[Page layout parsing data]
------------------------------
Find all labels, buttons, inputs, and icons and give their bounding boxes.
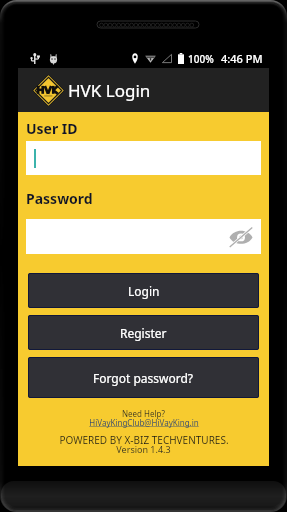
staticText: HiVayKingClub@HiVayKing.in	[89, 417, 199, 428]
staticText: Password	[26, 189, 93, 208]
staticText: HVK Login	[68, 79, 151, 102]
staticText: POWERED BY X-BIZ TECHVENTURES.	[59, 433, 229, 447]
button[interactable]: Register	[28, 315, 259, 350]
staticText: Need Help?	[122, 408, 165, 419]
button[interactable]: Toggle password visibility	[228, 226, 253, 248]
staticText: User ID	[26, 119, 78, 138]
button[interactable]: Login	[28, 273, 259, 308]
button[interactable]: HiVayKingClub@HiVayKing.in	[89, 417, 199, 428]
staticText: Forgot password?	[93, 370, 194, 386]
staticText: Version 1.4.3	[116, 443, 171, 455]
staticText: Login	[128, 283, 160, 299]
button[interactable]: Forgot password?	[28, 357, 259, 398]
staticText: 100%	[188, 52, 214, 66]
staticText: 4:46 PM	[221, 51, 263, 66]
staticText: Register	[120, 325, 167, 341]
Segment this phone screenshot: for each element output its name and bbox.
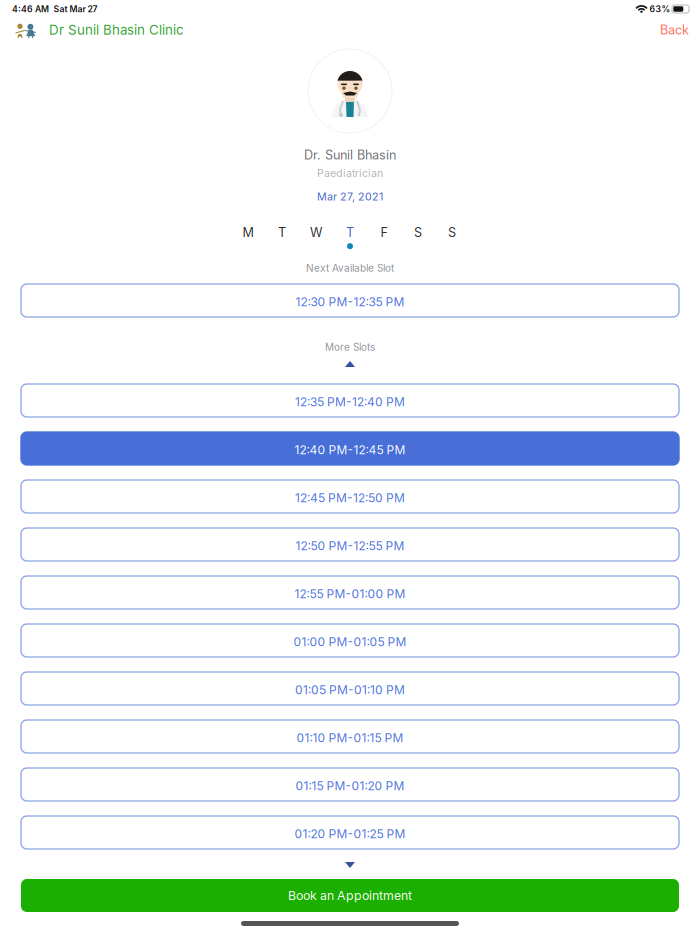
button[interactable]: T <box>333 224 367 250</box>
button[interactable]: 12:45 PM-12:50 PM <box>21 480 679 513</box>
staticText: 01:10 PM-01:15 PM <box>296 731 404 745</box>
staticText: 01:05 PM-01:10 PM <box>295 683 405 697</box>
button[interactable]: Back <box>660 22 689 38</box>
staticText: F <box>380 225 388 240</box>
staticText: Mar 27, 2021 <box>317 190 383 203</box>
staticText: 4:46 AM <box>12 4 49 14</box>
staticText: T <box>346 225 354 240</box>
staticText: 01:20 PM-01:25 PM <box>294 827 406 841</box>
staticText: Dr Sunil Bhasin Clinic <box>49 22 184 38</box>
staticText: 12:30 PM-12:35 PM <box>296 295 404 309</box>
button[interactable]: S <box>435 224 469 250</box>
button[interactable]: 12:30 PM-12:35 PM <box>21 284 679 317</box>
staticText: Sat Mar 27 <box>54 4 98 14</box>
button[interactable]: 01:10 PM-01:15 PM <box>21 720 679 753</box>
button[interactable]: 01:00 PM-01:05 PM <box>21 624 679 657</box>
staticText: M <box>242 225 254 240</box>
button[interactable]: 12:50 PM-12:55 PM <box>21 528 679 561</box>
staticText: 01:00 PM-01:05 PM <box>294 635 406 649</box>
staticText: 12:50 PM-12:55 PM <box>296 539 404 553</box>
button[interactable]: M <box>231 224 265 250</box>
button[interactable]: F <box>367 224 401 250</box>
staticText: 12:40 PM-12:45 PM <box>294 443 406 457</box>
staticText: 12:55 PM-01:00 PM <box>294 587 406 601</box>
staticText: 12:35 PM-12:40 PM <box>295 395 405 409</box>
staticText: Dr. Sunil Bhasin <box>304 147 396 163</box>
staticText: Paediatrician <box>317 166 383 179</box>
button[interactable]: T <box>265 224 299 250</box>
staticText: S <box>448 225 456 240</box>
button[interactable]: Show more slots <box>330 859 370 871</box>
staticText: Back <box>660 22 689 38</box>
button[interactable]: 12:35 PM-12:40 PM <box>21 384 679 417</box>
staticText: 12:45 PM-12:50 PM <box>295 491 405 505</box>
button[interactable]: S <box>401 224 435 250</box>
button[interactable]: Book an Appointment <box>21 879 679 912</box>
staticText: 01:15 PM-01:20 PM <box>296 779 404 793</box>
staticText: W <box>310 225 322 240</box>
button[interactable]: Show fewer slots <box>330 358 370 370</box>
staticText: 63% <box>650 4 670 14</box>
button[interactable]: 01:05 PM-01:10 PM <box>21 672 679 705</box>
button[interactable]: W <box>299 224 333 250</box>
staticText: S <box>414 225 422 240</box>
button[interactable]: 12:40 PM-12:45 PM <box>21 432 679 465</box>
staticText: More Slots <box>325 341 375 353</box>
button[interactable]: 12:55 PM-01:00 PM <box>21 576 679 609</box>
staticText: Next Available Slot <box>306 262 394 274</box>
staticText: T <box>278 225 286 240</box>
staticText: Book an Appointment <box>288 888 412 903</box>
button[interactable]: 01:15 PM-01:20 PM <box>21 768 679 801</box>
button[interactable]: 01:20 PM-01:25 PM <box>21 816 679 849</box>
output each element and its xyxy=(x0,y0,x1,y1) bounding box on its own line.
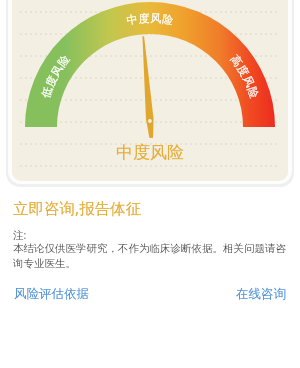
------------------------------
- WHAT TO PRODUCE
Isolate the lines above that contain the word "each" and copy them.

- EXPECTED OUTPUT
Segment this phone screenshot: for each element output its name and bbox.
output each element and its xyxy=(x0,y0,x1,y1) bounding box on its own line.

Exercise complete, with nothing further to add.